There is a line from a movie describing about heaven and hell. Not the most superior rated movie I ever seen, but some lines did tick the old grey matter of mine that needs stimulating. Could it be true that both of them are right here, right now and the only thing that matter is how we choose to live with it?
So it could simply be the deduction that we not need to travel back and forth in time to see how illustrative our past was or to look in the staring globes in hope to catch a sight of the future will become? Can it be that there is no past to explore? And could it be there is no future to predict?

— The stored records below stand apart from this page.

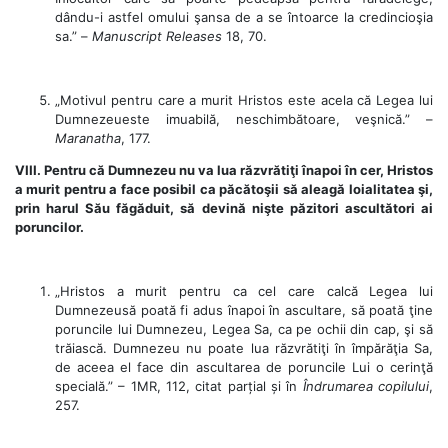
dându-i astfel omului şansa de a se întoarce la credincioşia
sa.” –
Manuscript Releases
18, 70.
„Motivul pentru care a murit Hristos este acela că Legea lui
Dumnezeueste imuabilă, neschimbătoare, veşnică.” –
Maranatha
, 177.
VIII. Pentru că Dumnezeu nu va lua răzvrătiţi înapoi în cer, Hristos
a murit pentru a face posibil ca păcătoşii să aleagă loialitatea şi,
prin harul Său făgăduit, să devină nişte păzitori ascultători ai
poruncilor.
„Hristos a murit pentru ca cel care calcă Legea lui
Dumnezeusă poată fi adus înapoi în ascultare, să poată ţine
poruncile lui Dumnezeu, Legea Sa, ca pe ochii din cap, şi să
trăiască. Dumnezeu nu poate lua răzvrătiţi în împărăţia Sa,
de aceea el face din ascultarea de poruncile Lui o cerinţă
specială.” – 1MR, 112, citat parțial și în
Îndrumarea copilului
,
257.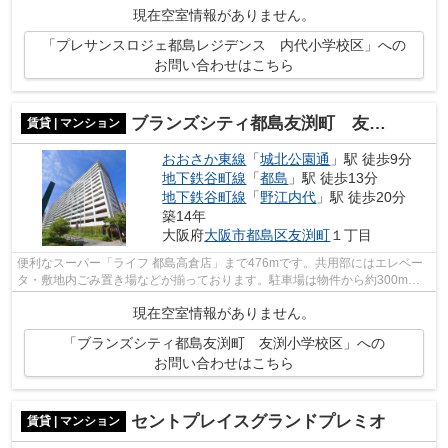
現在空室情報がありません。
「プレサンスロジェ都島レジデンス 内代小学校区」への
お問い合わせはこちら
ブランズシティ都島友渕町 友渕小学校区
賃貸 | マンション
おおさか東線
「
城北公園通
」駅 徒歩9分
地下鉄谷町線
「
都島
」駅 徒歩13分
地下鉄谷町線
「
野江内代
」駅 徒歩20分
築14年
大阪府
大阪市都島区
友渕町
１丁目
便利なスーパー「ライフ 都島高倉店」まで476mです。共用部にはエレベー
タ・敷地内ごみ置き場などが揃っております。駐車場は物件から約300mで
す。2駅利用できる場所にあり、行き先に...
現在空室情報がありません。
「ブランズシティ都島友渕町 友渕小学校区」への
お問い合わせはこちら
セントプレイスグランドプレミオ
賃貸 | マンション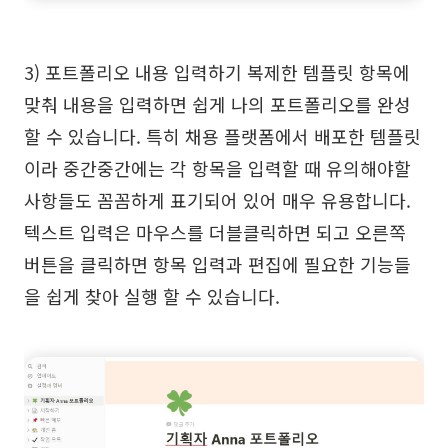
3) 포트폴리오 내용 입력하기 복제한 템플릿 항목에
맞춰 내용을 입력하면 쉽게 나의 포트폴리오를 완성
할 수 있습니다. 특히 채용 플랫폼에서 배포한 템플릿
이라 중간중간에는 각 항목을 입력할 때 유의해야할
사항들도 꼼꼼하게 표기되어 있어 매우 유용합니다.
텍스트 입력은 마우스를 더블클릭하면 되고 오른쪽
버튼을 클릭하면 항목 입력과 편집에 필요한 기능들
을 쉽게 찾아 실행 할 수 있습니다.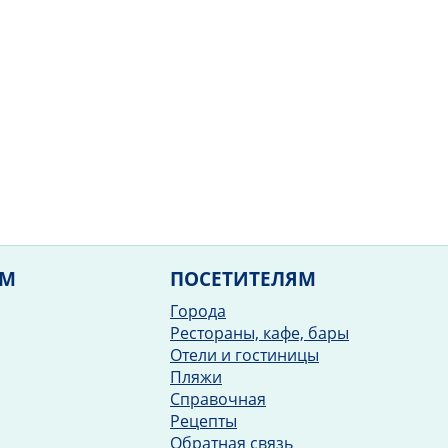
ЯМ
ПОСЕТИТЕЛЯМ
Города
Рестораны, кафе, бары
Отели и гостиницы
Пляжи
Справочная
Рецепты
Обратная связь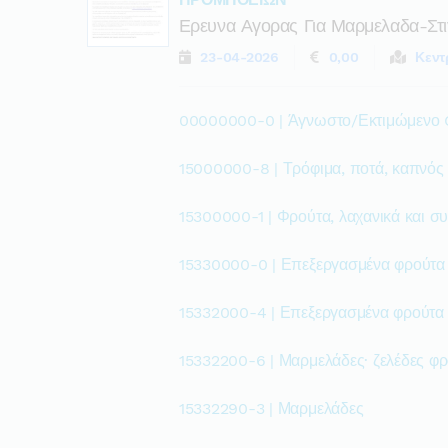
Ερευνα Αγορας Για Μαρμελαδα-Στι
23-04-2026
0,00
Κεντ
00000000-0 | Άγνωστο/Εκτιμώμενο
15000000-8 | Τρόφιμα, ποτά, καπνός
15300000-1 | Φρούτα, λαχανικά και σ
15330000-0 | Επεξεργασμένα φρούτα 
15332000-4 | Επεξεργασμένα φρούτα 
15332200-6 | Μαρμελάδες· ζελέδες φ
15332290-3 | Μαρμελάδες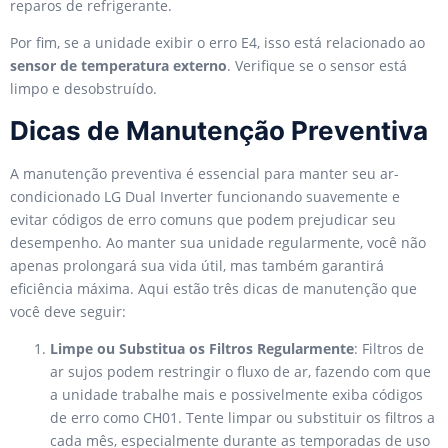
reparos de refrigerante.
Por fim, se a unidade exibir o erro E4, isso está relacionado ao
sensor de temperatura externo
. Verifique se o sensor está
limpo e desobstruído.
Dicas de Manutenção Preventiva
A manutenção preventiva é essencial para manter seu ar-
condicionado LG Dual Inverter funcionando suavemente e
evitar códigos de erro comuns que podem prejudicar seu
desempenho. Ao manter sua unidade regularmente, você não
apenas prolongará sua vida útil, mas também garantirá
eficiência máxima. Aqui estão três dicas de manutenção que
você deve seguir:
Limpe ou Substitua os Filtros Regularmente
: Filtros de
ar sujos podem restringir o fluxo de ar, fazendo com que
a unidade trabalhe mais e possivelmente exiba códigos
de erro como CH01. Tente limpar ou substituir os filtros a
cada mês, especialmente durante as temporadas de uso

Speaking of which, just recently I had to stay behind to do an on-call. A new admission, an old 96 year old, a bit deaf and a bit blind yet has this nasty volume and aggressive way with her mouth. A demented old lady, reminds me of Stan’s Grandpa in South Park a little, could not stop talking and scowling every minute of the hour. For the first hour, I felt sorry for the old lady. Then sorry began to turn to irritation, and then it shifted to anger and frustration. I lost my temper and feel into the trap by giving into temptation to argue with this senile old hag.
After a few hours later, having to witness and to bare with the heart breaking, nerve wrecking and arrogant peoples, one could not picture that they were once a part of a functioning institution. They had families, partners, grown up children, once perhaps played a significant role in the society, and yet, they are segregated from society. Who wants to live with a person who is aggressive and abusive with words? Yet alone be very arrogant and ignorant of other people’s feelings? And things just got better, that they were once the caring parents you knew, being an inspiration and the source of life wisdom, then gradually transforming to a fragmented individual, often can’t really remember anything but still able not to forget to hurt other people’s feelings by hurling criticizing comments and accusations.
When I returned home, I realised that one day, one of my uncles or aunt, or perhaps my mum would be next in line. How could I face the day when my own mother would not recognise me anymore? Just the thought of it makes me ever so sad yet alone to confront the sad and long goodbye.